Use importance sampling to estimate the probability that the wind speed is larger than 40 miles per hour.
Compare the root mean squared error of your estimate with the one from Task 1.
Now, for simplicity, assume that the wind speed follows a single log-normal distribution with parameters \(\mu\) and \(\sigma\): \[\begin{equation*} \log(X) \sim \mathcal{N}(\mu, \sigma^2). \end{equation*}\] Furthermore, we assume that \(\mu=0\) is known and \(\sigma\) is unknown, random and exponentially distributed: \(\sigma \sim \mathrm{Exp}(1)\).
On five different days we have observed the wind speeds \(x_1=0.50\), \(x_2=1.67\), \(x_3=2.22\), \(x_4=0.22\) and \(x_5=4.36\). Using these data we want to learn about the unknown value \(\sigma\). From Bayes rule we know that the conditional distribution of \(\sigma\), given the data \((x_1, \ldots, x_5)\) has density \[\begin{equation*} f(s) = \frac{1}{Z} \tilde f(s), \quad \tilde f(s) = \pi(s) \prod_{i=1}^5 \varphi(x_i; 0, s), \end{equation*}\] where \(Z\) is the normalising constant, \(\pi(s)\) is the density of the \(\mathrm{Exp}(1)\) distribution, and \(\varphi(x_i; 0, s)\) is the density of the log-normal distribution with parameters \(\mu=0\) and \(\sigma=s\). In Bayesian statistics, \(\pi\) is called the prior density and \(f\) is called the posterior density.

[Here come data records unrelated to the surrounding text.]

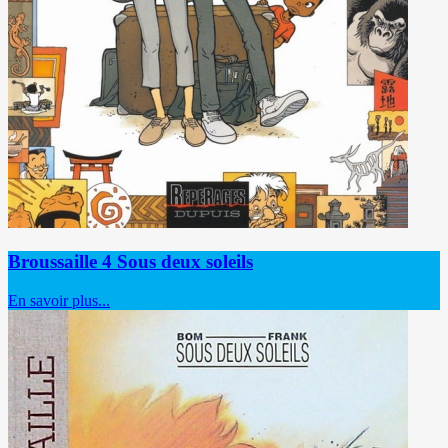
Broussaille 4 Sous deux soleils
En savoir plus...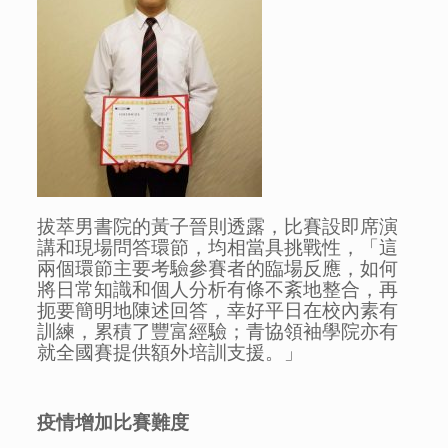
拔萃男書院的黃子晉則透露，比賽設即席演
講和現場問答環節，均相當具挑戰性，「這
兩個環節主要考驗參賽者的臨場反應，如何
將日常知識和個人分析有條不紊地整合，再
扼要簡明地陳述回答，幸好平日在校內素有
訓練，累積了豐富經驗；青協領袖學院亦有
就全國賽提供額外培訓支援。」
疫情增加比賽難度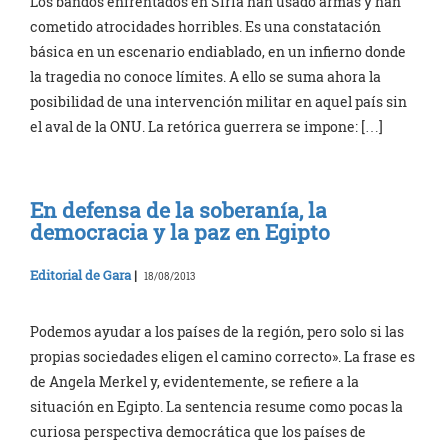
Los bandos enfrentados en Siria han usado armas y han
cometido atrocidades horribles. Es una constatación
básica en un escenario endiablado, en un infierno donde
la tragedia no conoce límites. A ello se suma ahora la
posibilidad de una intervención militar en aquel país sin
el aval de la ONU. La retórica guerrera se impone: […]
En defensa de la soberanía, la
democracia y la paz en Egipto
Editorial de Gara
|
18/08/2013
Podemos ayudar a los países de la región, pero solo si las
propias sociedades eligen el camino correcto». La frase es
de Angela Merkel y, evidentemente, se refiere a la
situación en Egipto. La sentencia resume como pocas la
curiosa perspectiva democrática que los países de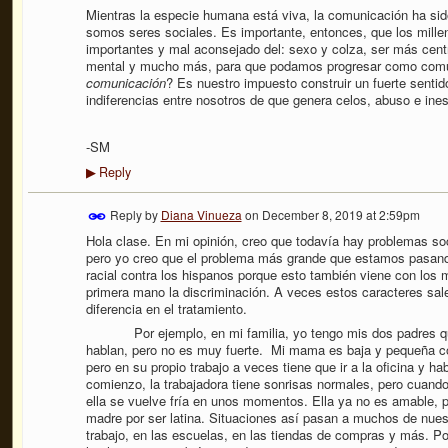
Mientras la especie humana está viva, la comunicación ha sid
somos seres sociales. Es importante, entonces, que los mill
importantes y mal aconsejado del: sexo y colza, ser más centr
mental y mucho más, para que podamos progresar como co
comunicación
? Es nuestro impuesto construir un fuerte senti
indiferencias entre nosotros de que genera celos, abuso e ines
-SM
Reply
▶
Reply by
Diana Vinueza
on
December 8, 2019 at 2:59pm
Hola clase. En mi opinión, creo que todavía hay problemas so
pero yo creo que el problema más grande que estamos pasando
racial contra los hispanos porque esto también viene con los 
primera mano la discriminación. A veces estos caracteres sal
diferencia en el tratamiento.
Por ejemplo, en mi familia, yo tengo mis dos padres que 
hablan, pero no es muy fuerte. Mi mama es baja y pequeña com
pero en su propio trabajo a veces tiene que ir a la oficina y ha
comienzo, la trabajadora tiene sonrisas normales, pero cuand
ella se vuelve fría en unos momentos. Ella ya no es amable,
madre por ser latina. Situaciones así pasan a muchos de nuest
trabajo, en las escuelas, en las tiendas de compras y más. Po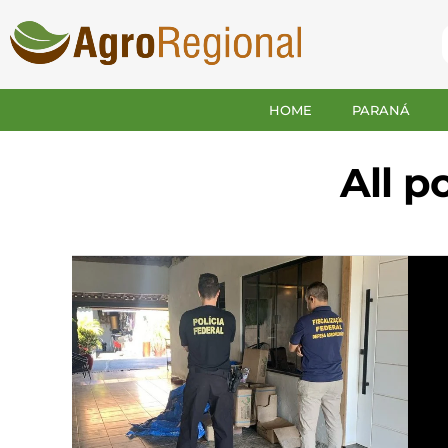
HOME
PARANÁ
All p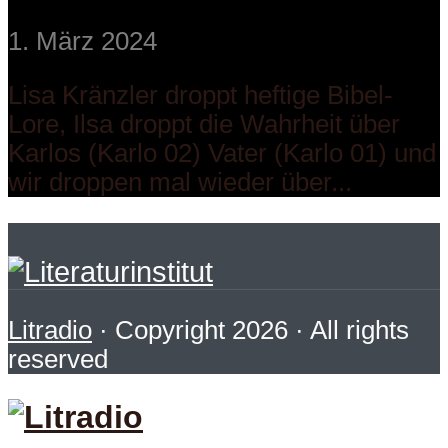
1. März 2024
Lisa Kränzler droppt heftige Bibel-
Lore, Ilsa droppt die Wahrheit über
Karlos (Karlo 02) Vater (Karlo 01) und
wir droppen mal wieder über...
Litradio
· Copyright 2026 · All rights
reserved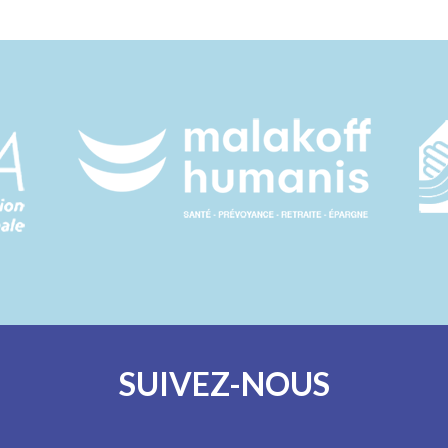
SUIVEZ-NOUS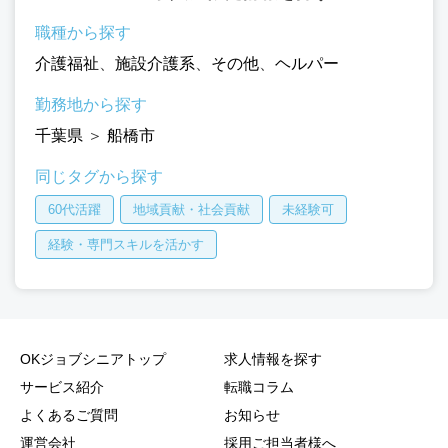
職種から探す
介護福祉
、
施設介護系
、
その他
、
ヘルパー
勤務地から探す
千葉県
＞
船橋市
同じタグから探す
60代活躍
地域貢献・社会貢献
未経験可
経験・専門スキルを活かす
OKジョブシニアトップ
求人情報を探す
サービス紹介
転職コラム
よくあるご質問
お知らせ
運営会社
採用ご担当者様へ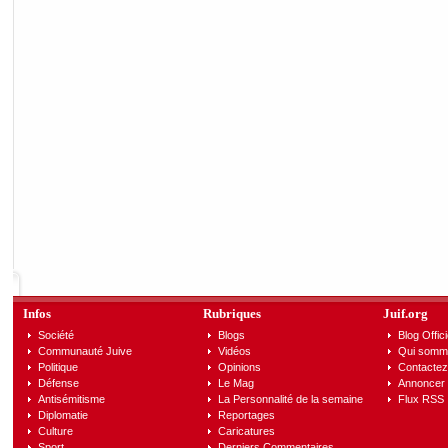
Infos
Rubriques
Juif.org
Société
Blogs
Blog Offici
Communauté Juive
Vidéos
Qui somm
Politique
Opinions
Contactez
Défense
Le Mag
Annoncer s
Antisémitisme
La Personnalité de la semaine
Flux RSS
Diplomatie
Reportages
Culture
Caricatures
Sport
Derniers Commentaires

We want to sample from the posterior density \(f\) using envelope rejection sampling.
Produce a plot of \(\tilde f(s)\) as a function of \(s\).
Choose an appropriate density \(g(s)\) for the proposals for the rejection sampling method. Explain why your choice is appropriate.
Show a plot of \(\tilde f(s) / g(s)\), and from this determine an appropriate value for the constant \(c\) in the envelope rejection sampling algorithm.
Implement the envelope rejection sampling algorithm and generate \(N=10,000\) samples from the posterior density \(f\). Use these samples to plot a histogram.
Compare the posterior distribution to the prior distribution, and comment on the differences you see.